=== THE DATA ===

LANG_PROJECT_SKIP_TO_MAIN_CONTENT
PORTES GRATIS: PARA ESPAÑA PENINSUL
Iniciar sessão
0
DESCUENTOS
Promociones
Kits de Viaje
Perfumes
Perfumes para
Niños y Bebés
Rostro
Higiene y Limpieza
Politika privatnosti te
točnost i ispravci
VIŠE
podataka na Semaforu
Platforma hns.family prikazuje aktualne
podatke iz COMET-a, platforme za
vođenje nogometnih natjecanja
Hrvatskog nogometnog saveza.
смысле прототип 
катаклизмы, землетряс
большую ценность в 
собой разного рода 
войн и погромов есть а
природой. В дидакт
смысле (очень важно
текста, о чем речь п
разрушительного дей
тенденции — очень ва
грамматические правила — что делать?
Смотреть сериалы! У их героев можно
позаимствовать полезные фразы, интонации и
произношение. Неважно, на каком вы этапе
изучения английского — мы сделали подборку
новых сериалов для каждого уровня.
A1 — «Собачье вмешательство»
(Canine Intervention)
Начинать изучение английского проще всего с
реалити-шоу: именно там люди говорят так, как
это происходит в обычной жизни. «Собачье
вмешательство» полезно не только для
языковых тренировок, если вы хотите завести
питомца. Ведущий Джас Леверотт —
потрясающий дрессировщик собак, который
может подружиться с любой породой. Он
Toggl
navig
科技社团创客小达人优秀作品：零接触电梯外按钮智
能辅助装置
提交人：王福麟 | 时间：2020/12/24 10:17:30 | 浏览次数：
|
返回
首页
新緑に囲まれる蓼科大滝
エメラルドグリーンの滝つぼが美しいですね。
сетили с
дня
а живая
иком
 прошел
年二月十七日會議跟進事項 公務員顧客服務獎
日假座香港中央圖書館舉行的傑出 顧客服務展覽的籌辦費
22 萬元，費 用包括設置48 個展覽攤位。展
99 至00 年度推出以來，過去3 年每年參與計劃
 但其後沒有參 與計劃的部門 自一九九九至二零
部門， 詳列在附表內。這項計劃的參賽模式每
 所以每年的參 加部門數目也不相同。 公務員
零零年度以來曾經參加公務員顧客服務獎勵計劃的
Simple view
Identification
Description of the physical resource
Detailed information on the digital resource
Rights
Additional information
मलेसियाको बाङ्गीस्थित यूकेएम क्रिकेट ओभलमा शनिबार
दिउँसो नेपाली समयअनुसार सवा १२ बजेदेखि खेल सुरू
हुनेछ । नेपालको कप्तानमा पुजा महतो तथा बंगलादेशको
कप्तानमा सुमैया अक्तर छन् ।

===
=== THE DATA ===

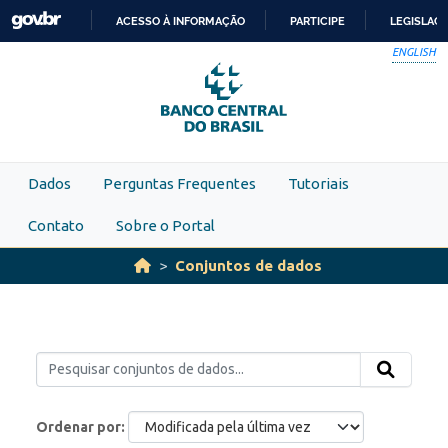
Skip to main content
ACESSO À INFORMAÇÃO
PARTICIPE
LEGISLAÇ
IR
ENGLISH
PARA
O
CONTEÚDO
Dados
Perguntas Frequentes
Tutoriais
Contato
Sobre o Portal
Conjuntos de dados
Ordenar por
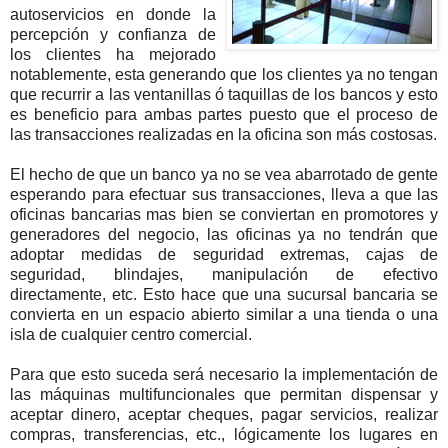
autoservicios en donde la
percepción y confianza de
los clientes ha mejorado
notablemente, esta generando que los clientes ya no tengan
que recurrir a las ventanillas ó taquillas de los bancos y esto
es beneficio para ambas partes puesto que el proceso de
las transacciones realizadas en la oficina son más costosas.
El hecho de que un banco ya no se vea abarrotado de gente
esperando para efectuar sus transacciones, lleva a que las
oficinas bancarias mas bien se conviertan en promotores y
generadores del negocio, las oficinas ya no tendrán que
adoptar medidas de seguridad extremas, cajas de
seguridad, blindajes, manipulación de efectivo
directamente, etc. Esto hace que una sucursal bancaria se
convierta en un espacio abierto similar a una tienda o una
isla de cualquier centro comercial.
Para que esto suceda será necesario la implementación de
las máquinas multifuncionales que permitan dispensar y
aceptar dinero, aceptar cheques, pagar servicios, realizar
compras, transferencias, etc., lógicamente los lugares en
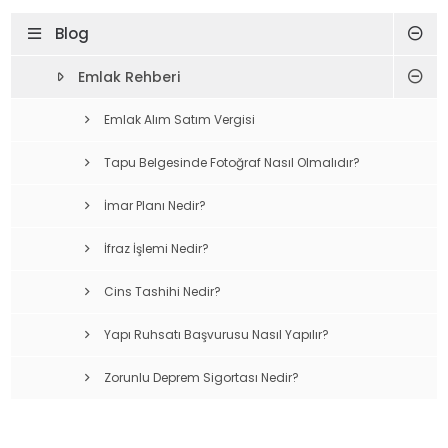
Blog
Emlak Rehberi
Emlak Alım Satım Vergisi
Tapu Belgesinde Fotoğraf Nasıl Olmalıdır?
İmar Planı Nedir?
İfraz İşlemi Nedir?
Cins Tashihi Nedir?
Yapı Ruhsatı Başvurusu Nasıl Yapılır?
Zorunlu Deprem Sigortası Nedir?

===

● WHAT YOU SHOULD DO
Where a line above includes "Nedir", copy that line.

● RESULT
İmar Planı Nedir?
İfraz İşlemi Nedir?
Cins Tashihi Nedir?
Zorunlu Deprem Sigortası Nedir?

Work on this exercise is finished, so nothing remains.